(Stored data entries)

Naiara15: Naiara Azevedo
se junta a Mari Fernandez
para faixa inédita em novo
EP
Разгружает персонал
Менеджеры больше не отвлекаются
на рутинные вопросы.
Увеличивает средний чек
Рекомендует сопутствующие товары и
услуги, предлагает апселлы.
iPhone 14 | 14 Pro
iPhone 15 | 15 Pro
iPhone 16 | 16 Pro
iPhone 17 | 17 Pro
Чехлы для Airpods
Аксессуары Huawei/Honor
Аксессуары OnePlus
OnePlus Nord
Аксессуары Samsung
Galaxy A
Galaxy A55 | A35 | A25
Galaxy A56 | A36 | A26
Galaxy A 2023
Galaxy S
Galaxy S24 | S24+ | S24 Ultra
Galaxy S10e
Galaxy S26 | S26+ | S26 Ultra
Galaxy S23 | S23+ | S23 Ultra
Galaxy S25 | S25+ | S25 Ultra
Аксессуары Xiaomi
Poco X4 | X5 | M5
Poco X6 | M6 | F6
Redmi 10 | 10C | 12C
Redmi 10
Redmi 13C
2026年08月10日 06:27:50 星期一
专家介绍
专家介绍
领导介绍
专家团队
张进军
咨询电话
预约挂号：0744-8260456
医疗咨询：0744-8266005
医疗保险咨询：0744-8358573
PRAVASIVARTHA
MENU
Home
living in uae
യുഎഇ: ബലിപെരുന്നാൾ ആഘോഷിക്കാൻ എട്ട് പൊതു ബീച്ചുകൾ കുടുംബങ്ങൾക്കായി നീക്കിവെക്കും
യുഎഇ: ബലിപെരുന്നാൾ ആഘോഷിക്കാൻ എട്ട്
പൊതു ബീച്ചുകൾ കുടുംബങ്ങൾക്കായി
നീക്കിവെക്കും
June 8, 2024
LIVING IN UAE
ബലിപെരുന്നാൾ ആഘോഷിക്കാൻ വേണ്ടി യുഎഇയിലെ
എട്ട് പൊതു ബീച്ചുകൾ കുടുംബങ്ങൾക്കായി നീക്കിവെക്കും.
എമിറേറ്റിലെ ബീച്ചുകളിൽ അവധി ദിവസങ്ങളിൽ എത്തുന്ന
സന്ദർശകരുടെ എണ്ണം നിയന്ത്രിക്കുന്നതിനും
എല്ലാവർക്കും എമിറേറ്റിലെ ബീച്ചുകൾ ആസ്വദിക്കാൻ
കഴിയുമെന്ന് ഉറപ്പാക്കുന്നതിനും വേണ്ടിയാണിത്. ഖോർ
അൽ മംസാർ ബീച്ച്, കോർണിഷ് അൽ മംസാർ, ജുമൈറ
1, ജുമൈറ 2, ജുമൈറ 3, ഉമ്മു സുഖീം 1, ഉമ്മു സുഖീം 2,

- [Task brief]: What are the lines, exactly as written above, from the line with "Galaxy S26 | S26+ | S26 Ultra" to the line with "യുഎഇ: ബലിപെരുന്നാൾ ആഘോഷിക്കാൻ എട്ട് പൊതു", both included? Output only those.

- [Reply]:
Galaxy S26 | S26+ | S26 Ultra
Galaxy S23 | S23+ | S23 Ultra
Galaxy S25 | S25+ | S25 Ultra
Аксессуары Xiaomi
Poco X4 | X5 | M5
Poco X6 | M6 | F6
Redmi 10 | 10C | 12C
Redmi 10
Redmi 13C
2026年08月10日 06:27:50 星期一
专家介绍
专家介绍
领导介绍
专家团队
张进军
咨询电话
预约挂号：0744-8260456
医疗咨询：0744-8266005
医疗保险咨询：0744-8358573
PRAVASIVARTHA
MENU
Home
living in uae
യുഎഇ: ബലിപെരുന്നാൾ ആഘോഷിക്കാൻ എട്ട് പൊതു ബീച്ചുകൾ കുടുംബങ്ങൾക്കായി നീക്കിവെക്കും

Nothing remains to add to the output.